Half a dozen years ago, Quaegebeur said, he lost control of a specific operation for kids born with half a heart, a condition not dissimilar to Dorothy’s. “I’d had a very good run for a while. I’d had excellent results,” he said. “Then suddenly, bang, bang, bang, we had several kids die in a row.” Other types of cases would go fine. But in this one complex procedure, “I could technically have a very good operation and still run into trouble. I wasn’t sure that even with a good operation the outcome was going to be good.”

NE?d?ke of those deaths, his confidence seemed to erode. “That’s the worst thing that can happen,” he says. “If in your heart you’re uncertain, you make more mistakes.” The humbling outcomes seemed to arrive out of nowhere, like a curse. He’d done just what he’d done before. “That was one of the most upsetting parts.”

Quaegebeur isn’t the type to cry with disappointed families. He prefers to be upset on his own. He would go home, sit in front of the TV, and zone out—there was always surgery the next day, so you could hardly let loose. He’d reoperate the cases in his mind. Could I have done something else? Something different?

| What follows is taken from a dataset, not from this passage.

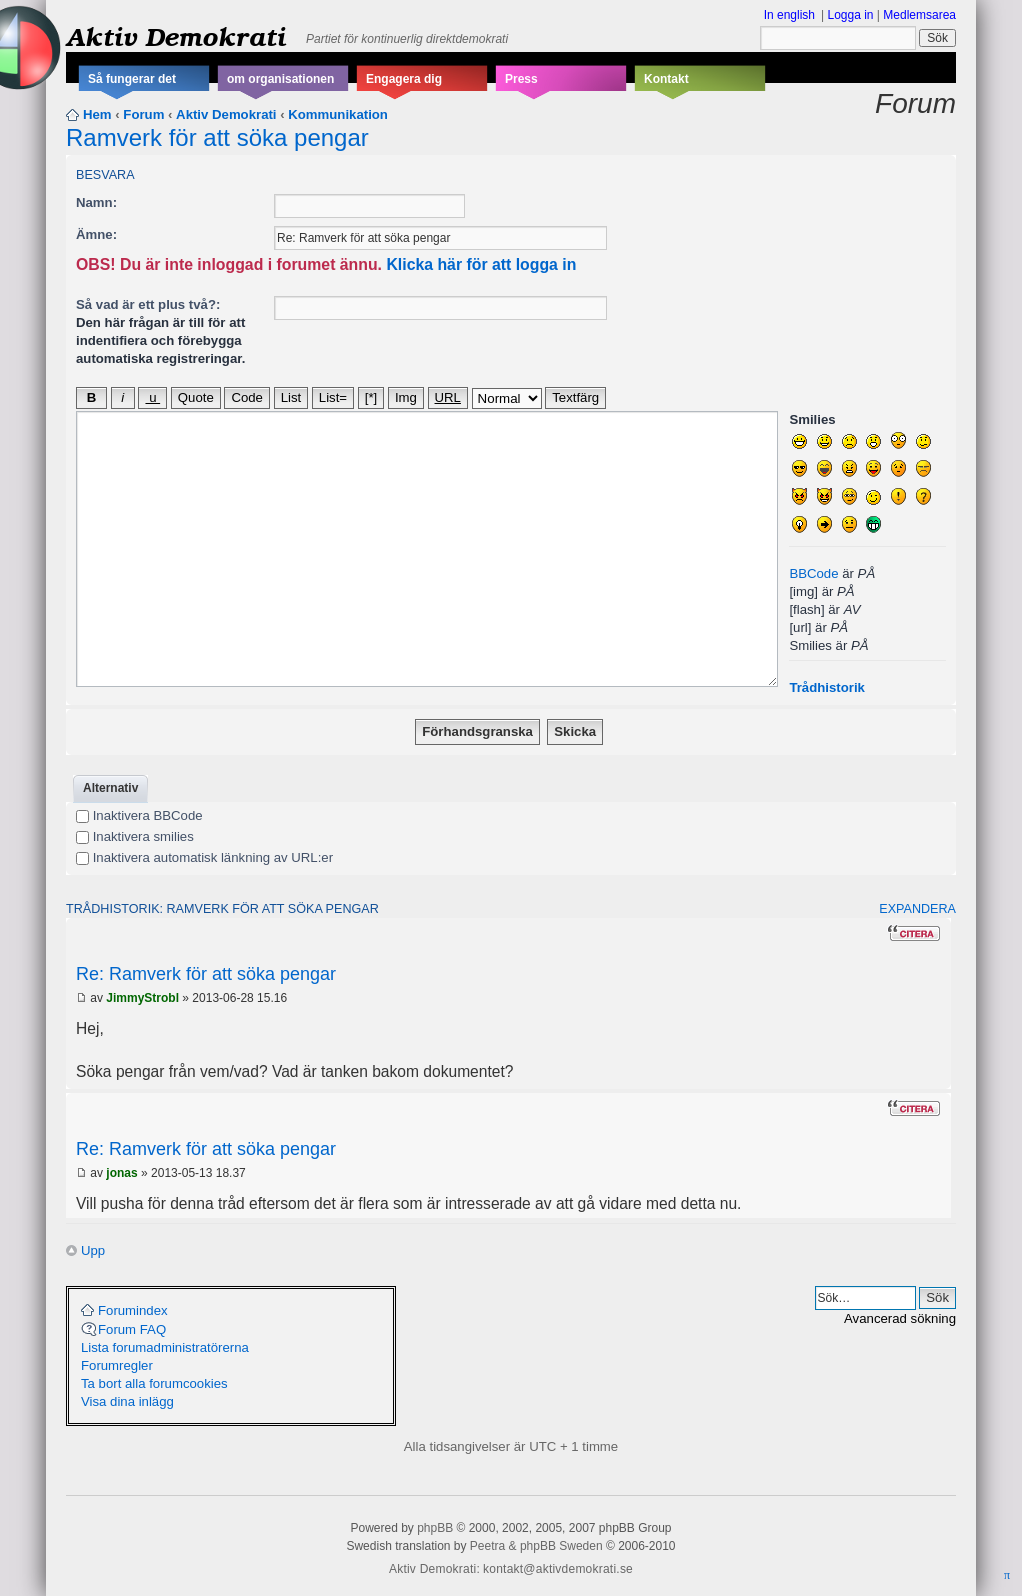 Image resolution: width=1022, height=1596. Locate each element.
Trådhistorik (826, 687)
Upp (93, 1250)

He hunkered down with his team and picked through details, desperate for a clue. But Quaegebeur couldn’t find any clear-cut error. In the end, it seemed that a few little details and very fragile kids had collided. “You can start with a small error,” he said. “Then you might, yes or no, do the right thing. If you don’t, you get into a little more trouble.” Quaegebeur changed one aspect of the procedure, adjusting blood flow. And anesthesia, bypass, ICU bored down on every aspect of care. Little by little, they seemed to get the procedure under control.

When kids stopped dying, Quaegebeur’s confidence bounced back. His mood lifted, which it did again at dinner, as if he had passed, again, out of that difficult phase. Suddenly, he liked the wine from Alsace. And his duck was very good, and he’d never seen turnips so delicate and small. “Now I’m pretty confident that the outcomes are going to be very good,” he said. Though he can’t keep from adding, “Unless some mistake is made.”

Three hours into dorothy’s surgery, Quaegebeur’s blue gown is sprayed with her blood—at one point, it jumped out of her chest. He wears loupes, glasses from which black magnifying scopes protrude. His eyes shift around the scopes. He looks at Dorothy’s deflated heart. Then he glances at a piece of bovine pericardium, the lining of a cow’s heart, which is spread over her abdomen. He sizes it up, glances back at her heart, then snips a patch that will enlarge the pulmonary artery, in effect creating a new passageway for blood.